The first time I saw someone read a Databricks table with a hardcoded ADLS path buried in a production notebook, I had a flashback to SQL Server connection strings stored directly in SSIS packages. The path works today. It stops working when the storage account gets renamed. Nobody knows what it points to without reading the code. There's a better way, and it's called the Hive Metastore.
What the Hive Metastore Is
The Hive Metastore is a catalog — a central registry that stores metadata about your data: table names, column names and types, storage locations, partition information, and table statistics. It's the equivalent of SQL Server's sys.tables, sys.columns, and INFORMATION_SCHEMA, but for distributed data stored in cloud storage.
When a table is registered in the Hive Metastore, you can refer to it by name instead of path:
# Without metastore: fragile, path-dependent
df = spark.read.format("delta").load(
"abfss://analytics@mystorageaccount.dfs.core.windows.net/tables/customers/"
)
# With metastore: stable, portable, discoverable
df = spark.table("analytics.customers")
# or equivalently
df = spark.sql("SELECT * FROM analytics.customers")
The metastore knows the path. Your code doesn't need to.
Managed vs. External Tables
This is the decision that matters most when creating tables, and it directly parallels a SQL Server concept.
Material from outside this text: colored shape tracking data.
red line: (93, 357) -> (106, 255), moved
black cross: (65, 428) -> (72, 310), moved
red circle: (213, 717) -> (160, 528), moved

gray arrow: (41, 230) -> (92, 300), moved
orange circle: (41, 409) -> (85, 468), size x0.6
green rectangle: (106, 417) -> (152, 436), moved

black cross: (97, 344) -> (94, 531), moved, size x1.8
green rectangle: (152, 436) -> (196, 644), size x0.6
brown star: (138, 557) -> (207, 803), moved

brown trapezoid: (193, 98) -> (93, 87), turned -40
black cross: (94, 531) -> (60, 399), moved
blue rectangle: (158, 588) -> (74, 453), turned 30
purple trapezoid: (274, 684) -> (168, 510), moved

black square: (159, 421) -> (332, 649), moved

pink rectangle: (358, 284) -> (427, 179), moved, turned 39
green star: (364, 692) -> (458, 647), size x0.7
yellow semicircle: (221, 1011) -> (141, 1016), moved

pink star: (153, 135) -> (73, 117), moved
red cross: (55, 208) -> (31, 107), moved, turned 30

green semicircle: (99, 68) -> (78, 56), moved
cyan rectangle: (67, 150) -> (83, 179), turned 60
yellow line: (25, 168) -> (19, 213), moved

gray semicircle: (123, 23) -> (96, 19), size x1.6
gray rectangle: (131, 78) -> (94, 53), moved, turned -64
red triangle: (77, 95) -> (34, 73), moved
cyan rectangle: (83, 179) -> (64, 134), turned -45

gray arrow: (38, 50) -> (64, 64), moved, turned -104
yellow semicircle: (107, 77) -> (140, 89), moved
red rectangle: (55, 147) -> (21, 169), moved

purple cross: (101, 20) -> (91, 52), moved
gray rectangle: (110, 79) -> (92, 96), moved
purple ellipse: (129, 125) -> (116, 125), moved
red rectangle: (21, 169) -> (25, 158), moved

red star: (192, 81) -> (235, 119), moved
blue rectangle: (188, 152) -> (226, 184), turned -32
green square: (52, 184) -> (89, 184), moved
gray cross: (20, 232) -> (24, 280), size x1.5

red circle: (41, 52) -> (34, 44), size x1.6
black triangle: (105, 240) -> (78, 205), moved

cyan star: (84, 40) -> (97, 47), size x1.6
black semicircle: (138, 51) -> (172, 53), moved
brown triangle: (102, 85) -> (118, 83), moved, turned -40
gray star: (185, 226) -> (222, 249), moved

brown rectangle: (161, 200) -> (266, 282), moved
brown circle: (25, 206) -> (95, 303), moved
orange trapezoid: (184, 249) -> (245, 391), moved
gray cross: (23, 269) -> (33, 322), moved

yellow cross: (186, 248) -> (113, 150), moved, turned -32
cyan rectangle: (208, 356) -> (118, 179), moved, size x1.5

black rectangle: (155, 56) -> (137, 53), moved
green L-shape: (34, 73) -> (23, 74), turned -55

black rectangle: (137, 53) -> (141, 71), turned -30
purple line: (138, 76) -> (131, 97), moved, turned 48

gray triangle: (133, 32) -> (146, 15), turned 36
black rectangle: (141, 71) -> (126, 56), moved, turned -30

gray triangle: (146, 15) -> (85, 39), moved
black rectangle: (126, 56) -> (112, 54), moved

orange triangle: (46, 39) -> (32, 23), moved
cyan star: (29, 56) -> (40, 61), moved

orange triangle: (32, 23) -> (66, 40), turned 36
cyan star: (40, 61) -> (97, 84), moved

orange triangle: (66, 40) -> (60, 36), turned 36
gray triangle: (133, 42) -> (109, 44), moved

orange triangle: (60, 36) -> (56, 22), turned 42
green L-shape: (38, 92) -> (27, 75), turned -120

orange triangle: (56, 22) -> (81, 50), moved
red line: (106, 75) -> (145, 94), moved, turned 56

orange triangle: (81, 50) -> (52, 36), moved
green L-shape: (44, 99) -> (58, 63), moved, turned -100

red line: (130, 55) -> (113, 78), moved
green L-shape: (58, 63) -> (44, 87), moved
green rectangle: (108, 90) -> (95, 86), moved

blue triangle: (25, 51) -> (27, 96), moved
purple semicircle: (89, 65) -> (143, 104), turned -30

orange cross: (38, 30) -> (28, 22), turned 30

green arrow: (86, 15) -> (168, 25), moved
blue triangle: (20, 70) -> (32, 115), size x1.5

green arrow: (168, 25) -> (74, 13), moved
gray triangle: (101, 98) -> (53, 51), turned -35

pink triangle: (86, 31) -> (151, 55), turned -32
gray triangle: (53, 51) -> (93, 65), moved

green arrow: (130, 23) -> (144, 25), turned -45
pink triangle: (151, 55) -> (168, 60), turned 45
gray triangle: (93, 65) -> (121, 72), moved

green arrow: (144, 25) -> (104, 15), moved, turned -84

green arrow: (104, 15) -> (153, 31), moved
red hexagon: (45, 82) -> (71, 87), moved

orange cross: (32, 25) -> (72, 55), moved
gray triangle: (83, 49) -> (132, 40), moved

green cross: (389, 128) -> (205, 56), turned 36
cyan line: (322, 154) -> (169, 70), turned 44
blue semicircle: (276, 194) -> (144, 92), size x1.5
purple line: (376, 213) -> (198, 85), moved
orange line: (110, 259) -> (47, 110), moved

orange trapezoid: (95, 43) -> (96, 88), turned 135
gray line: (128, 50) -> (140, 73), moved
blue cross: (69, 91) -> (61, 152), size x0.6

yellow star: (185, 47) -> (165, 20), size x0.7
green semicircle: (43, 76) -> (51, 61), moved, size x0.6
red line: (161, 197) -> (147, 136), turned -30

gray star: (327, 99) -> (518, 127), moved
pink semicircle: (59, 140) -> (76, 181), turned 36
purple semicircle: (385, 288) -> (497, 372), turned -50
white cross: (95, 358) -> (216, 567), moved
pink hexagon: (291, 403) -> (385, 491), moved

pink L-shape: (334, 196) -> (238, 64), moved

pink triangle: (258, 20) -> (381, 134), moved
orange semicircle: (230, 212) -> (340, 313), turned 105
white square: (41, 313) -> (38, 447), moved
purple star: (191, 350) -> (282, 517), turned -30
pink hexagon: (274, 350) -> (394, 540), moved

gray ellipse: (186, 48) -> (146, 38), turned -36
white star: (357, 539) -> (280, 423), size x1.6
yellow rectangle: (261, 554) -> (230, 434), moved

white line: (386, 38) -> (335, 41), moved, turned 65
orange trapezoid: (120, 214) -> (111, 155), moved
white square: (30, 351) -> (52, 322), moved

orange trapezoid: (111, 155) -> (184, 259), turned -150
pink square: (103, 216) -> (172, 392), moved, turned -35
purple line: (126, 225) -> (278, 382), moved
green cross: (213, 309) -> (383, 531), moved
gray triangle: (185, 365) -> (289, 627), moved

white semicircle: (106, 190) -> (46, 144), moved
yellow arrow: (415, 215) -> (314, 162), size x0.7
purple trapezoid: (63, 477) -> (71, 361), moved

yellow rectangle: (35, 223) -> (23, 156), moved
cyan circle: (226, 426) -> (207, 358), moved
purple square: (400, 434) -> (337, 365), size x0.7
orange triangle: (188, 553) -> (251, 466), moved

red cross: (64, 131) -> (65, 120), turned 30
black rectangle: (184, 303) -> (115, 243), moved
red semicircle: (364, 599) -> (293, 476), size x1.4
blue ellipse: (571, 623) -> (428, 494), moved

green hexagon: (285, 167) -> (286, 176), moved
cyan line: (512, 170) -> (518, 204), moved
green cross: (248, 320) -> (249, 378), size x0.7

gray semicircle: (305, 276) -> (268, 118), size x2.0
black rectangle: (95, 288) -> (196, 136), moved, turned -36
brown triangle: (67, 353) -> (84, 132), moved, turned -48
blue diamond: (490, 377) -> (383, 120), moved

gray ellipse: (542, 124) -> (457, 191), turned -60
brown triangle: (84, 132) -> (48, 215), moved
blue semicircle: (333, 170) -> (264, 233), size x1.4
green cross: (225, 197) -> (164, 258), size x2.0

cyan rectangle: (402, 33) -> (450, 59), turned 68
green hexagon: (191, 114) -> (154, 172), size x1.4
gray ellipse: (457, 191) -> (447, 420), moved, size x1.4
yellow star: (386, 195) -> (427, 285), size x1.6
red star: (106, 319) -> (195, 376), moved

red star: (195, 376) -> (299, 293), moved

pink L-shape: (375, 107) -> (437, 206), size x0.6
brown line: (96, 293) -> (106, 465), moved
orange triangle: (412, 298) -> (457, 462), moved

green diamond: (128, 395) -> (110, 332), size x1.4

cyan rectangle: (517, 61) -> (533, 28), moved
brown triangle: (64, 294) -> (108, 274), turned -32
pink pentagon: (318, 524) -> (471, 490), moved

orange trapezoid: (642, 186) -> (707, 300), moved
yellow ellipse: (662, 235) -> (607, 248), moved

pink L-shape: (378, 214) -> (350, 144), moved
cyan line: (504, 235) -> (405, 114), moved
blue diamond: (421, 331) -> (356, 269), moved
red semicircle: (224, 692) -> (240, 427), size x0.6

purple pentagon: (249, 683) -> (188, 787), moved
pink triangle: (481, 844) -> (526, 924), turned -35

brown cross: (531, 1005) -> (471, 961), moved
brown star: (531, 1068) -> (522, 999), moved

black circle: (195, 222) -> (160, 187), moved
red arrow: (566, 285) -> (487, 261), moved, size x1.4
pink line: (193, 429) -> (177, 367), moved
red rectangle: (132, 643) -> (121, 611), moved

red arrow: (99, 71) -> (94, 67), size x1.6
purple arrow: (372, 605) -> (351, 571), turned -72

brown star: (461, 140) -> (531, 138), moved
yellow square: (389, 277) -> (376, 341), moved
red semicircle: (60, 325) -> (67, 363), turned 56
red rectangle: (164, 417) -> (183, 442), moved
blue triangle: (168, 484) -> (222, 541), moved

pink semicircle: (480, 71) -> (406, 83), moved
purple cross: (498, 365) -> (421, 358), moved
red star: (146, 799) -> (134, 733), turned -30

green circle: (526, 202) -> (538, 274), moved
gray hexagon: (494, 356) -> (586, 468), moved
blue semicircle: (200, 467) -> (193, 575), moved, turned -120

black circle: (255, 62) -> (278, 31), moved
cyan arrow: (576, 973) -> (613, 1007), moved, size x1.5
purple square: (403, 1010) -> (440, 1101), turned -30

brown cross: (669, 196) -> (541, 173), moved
Managed tables: Databricks manages both the metadata (in the metastore) and the data (stored in Databricks' default location, typically dbfs:/user/hive/warehouse/). When you DROP TABLE a managed table, Databricks deletes both the metastore entry and the underlying data files. Think of it like a SQL Server heap — the server owns the storage.
External tables: Databricks manages the metadata in the metastore, but the data lives at a location you specify (your ADLS container, your S3 bucket). When you DROP TABLE an external table, Databricks removes the metastore entry but leaves the data files intact. Think of it like a SQL Server external table or a linked server — the metadata is managed, but the data isn't.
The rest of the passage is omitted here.